### Exercise
For the entries below, repeat exactly each line starting with the one that contains "Применение: как самостоятельная" and going on through the one that contains "применение при реактивной", and no others.

Data excerpts:
○ ○ ○ ○

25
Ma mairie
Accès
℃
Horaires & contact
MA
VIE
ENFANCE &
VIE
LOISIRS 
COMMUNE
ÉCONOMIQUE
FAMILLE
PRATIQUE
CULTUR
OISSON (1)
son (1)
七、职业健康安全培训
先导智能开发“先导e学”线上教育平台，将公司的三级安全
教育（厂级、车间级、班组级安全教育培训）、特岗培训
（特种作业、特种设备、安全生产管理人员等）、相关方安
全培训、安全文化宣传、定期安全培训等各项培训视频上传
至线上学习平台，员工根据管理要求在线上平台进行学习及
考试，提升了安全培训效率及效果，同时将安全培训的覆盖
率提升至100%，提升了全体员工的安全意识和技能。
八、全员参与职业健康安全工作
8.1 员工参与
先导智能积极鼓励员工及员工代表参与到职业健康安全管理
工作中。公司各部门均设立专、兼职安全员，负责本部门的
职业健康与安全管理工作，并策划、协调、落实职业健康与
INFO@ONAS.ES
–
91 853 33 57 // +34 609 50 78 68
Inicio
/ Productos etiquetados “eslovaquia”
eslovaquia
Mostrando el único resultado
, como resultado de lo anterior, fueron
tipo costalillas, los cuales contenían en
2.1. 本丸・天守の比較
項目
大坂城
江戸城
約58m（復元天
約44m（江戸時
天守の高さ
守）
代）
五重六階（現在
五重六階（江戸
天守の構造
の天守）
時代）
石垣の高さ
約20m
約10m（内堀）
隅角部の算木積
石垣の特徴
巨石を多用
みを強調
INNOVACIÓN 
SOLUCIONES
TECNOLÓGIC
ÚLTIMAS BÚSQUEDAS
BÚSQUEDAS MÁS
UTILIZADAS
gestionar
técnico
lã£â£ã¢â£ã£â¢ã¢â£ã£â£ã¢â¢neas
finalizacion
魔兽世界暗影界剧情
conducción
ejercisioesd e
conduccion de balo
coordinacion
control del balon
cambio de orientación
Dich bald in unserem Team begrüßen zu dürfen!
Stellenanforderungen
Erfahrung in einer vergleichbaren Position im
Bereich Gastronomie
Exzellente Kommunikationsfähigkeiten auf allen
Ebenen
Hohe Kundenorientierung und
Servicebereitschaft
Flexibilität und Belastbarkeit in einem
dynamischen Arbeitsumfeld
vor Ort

○ ○ ○ ○

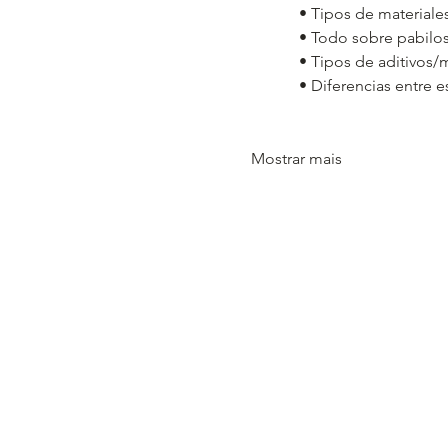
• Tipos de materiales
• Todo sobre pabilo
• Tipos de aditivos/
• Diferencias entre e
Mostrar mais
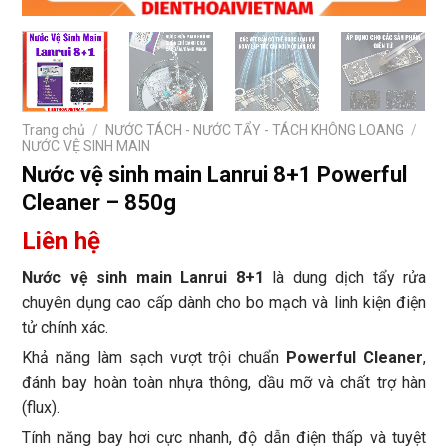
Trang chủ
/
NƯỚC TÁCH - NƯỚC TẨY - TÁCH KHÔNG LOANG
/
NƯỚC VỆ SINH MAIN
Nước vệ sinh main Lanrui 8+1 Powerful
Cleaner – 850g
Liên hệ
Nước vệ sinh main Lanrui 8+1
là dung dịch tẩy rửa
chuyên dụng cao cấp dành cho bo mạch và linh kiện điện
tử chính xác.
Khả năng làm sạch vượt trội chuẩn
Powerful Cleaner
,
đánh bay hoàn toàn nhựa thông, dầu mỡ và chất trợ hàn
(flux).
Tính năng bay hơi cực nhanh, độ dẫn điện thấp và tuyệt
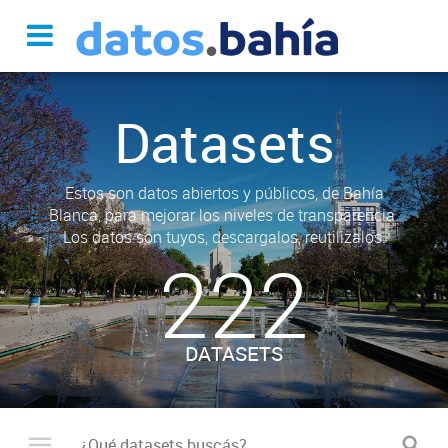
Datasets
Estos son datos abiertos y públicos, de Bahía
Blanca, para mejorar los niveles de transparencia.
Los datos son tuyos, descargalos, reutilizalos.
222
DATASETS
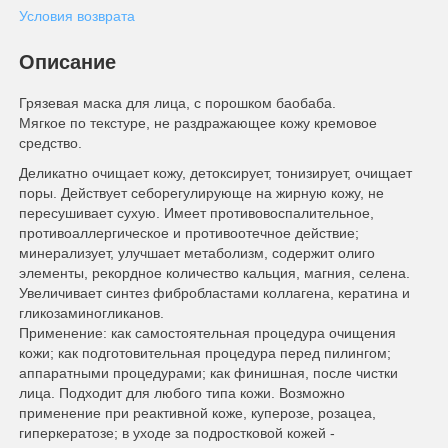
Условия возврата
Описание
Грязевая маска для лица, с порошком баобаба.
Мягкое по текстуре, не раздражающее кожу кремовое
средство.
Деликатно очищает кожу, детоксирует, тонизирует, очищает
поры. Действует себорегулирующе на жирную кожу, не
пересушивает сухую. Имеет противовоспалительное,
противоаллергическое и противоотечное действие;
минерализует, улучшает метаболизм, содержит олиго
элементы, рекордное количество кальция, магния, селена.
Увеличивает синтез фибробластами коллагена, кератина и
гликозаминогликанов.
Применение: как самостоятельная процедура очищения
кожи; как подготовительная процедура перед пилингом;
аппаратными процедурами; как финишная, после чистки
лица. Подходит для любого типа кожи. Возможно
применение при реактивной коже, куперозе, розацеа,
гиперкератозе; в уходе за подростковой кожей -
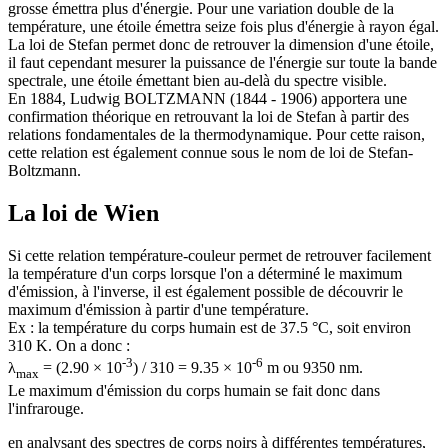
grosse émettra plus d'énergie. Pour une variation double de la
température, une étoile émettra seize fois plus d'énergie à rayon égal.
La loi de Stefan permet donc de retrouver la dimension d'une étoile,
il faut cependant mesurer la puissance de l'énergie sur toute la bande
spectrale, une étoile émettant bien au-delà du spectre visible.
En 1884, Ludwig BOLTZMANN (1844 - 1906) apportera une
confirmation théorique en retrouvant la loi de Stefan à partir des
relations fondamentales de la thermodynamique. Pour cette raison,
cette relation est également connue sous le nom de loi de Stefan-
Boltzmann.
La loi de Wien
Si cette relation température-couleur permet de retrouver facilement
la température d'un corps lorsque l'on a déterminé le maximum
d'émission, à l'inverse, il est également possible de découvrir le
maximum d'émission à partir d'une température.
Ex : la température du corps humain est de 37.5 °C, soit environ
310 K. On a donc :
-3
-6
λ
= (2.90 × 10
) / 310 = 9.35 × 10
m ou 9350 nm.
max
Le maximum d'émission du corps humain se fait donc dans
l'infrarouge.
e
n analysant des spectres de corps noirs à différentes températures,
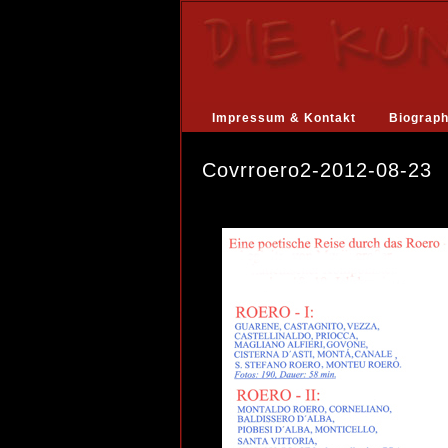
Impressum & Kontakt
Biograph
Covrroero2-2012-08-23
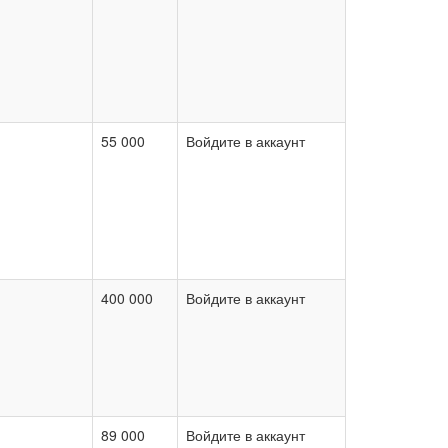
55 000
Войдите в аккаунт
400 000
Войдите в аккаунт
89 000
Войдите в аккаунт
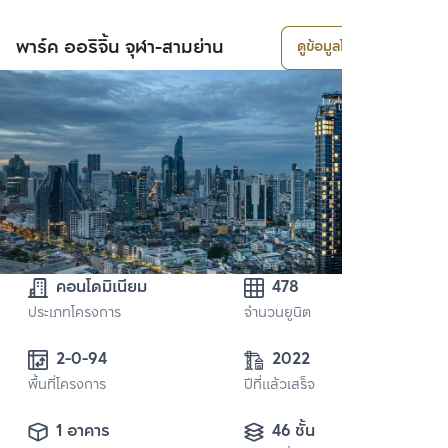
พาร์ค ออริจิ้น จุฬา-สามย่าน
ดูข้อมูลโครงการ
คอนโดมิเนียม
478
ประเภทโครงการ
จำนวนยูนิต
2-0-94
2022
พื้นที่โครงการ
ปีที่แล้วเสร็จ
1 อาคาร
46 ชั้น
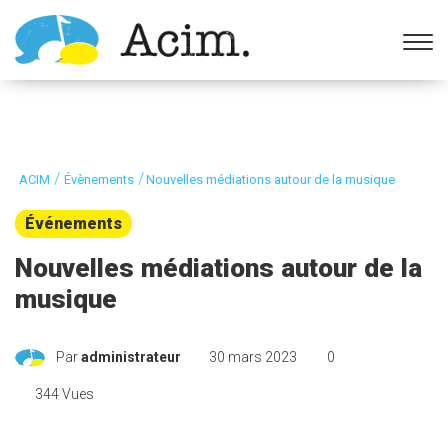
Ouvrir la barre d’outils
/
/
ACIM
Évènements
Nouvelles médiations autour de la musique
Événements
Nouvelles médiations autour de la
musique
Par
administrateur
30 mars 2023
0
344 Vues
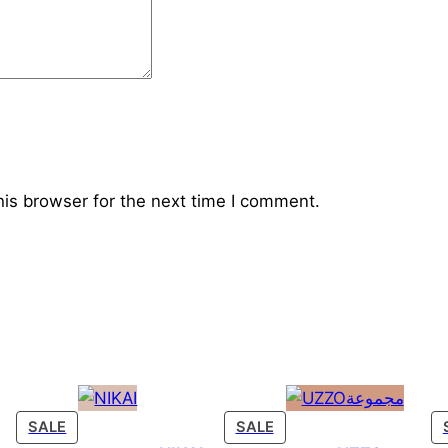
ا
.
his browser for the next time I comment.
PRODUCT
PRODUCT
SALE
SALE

○ ○ ○ ○

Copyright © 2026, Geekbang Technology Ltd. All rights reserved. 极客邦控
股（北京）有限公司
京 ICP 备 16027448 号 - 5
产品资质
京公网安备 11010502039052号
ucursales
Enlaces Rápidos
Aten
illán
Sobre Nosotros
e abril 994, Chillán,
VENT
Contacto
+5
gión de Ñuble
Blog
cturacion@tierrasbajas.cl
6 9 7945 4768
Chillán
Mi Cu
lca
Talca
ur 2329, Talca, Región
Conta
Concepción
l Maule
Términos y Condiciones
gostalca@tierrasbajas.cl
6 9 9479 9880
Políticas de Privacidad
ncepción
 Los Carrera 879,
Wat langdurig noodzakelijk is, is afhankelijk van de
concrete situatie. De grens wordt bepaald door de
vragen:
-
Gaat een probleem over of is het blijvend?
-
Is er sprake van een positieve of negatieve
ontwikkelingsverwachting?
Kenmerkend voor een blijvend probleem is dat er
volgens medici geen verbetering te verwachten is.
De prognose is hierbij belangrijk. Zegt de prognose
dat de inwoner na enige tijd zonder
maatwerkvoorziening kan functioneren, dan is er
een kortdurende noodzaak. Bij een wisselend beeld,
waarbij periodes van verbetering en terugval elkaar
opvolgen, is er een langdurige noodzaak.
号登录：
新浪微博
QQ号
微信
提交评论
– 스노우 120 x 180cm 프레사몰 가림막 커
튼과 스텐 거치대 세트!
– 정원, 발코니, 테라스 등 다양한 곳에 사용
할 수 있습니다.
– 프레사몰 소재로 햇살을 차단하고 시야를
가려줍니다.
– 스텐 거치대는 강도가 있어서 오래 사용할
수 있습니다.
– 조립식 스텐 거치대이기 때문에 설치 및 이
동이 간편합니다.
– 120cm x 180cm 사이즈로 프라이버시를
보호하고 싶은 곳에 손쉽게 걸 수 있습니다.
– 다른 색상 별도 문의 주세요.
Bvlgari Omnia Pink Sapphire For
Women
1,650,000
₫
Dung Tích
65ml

○ ○ ○ ○

### Your solution
Применение: как самостоятельная процедура очищения
кожи; как подготовительная процедура перед пилингом;
аппаратными процедурами; как финишная, после чистки
лица. Подходит для любого типа кожи. Возможно
применение при реактивной коже, куперозе, розацеа,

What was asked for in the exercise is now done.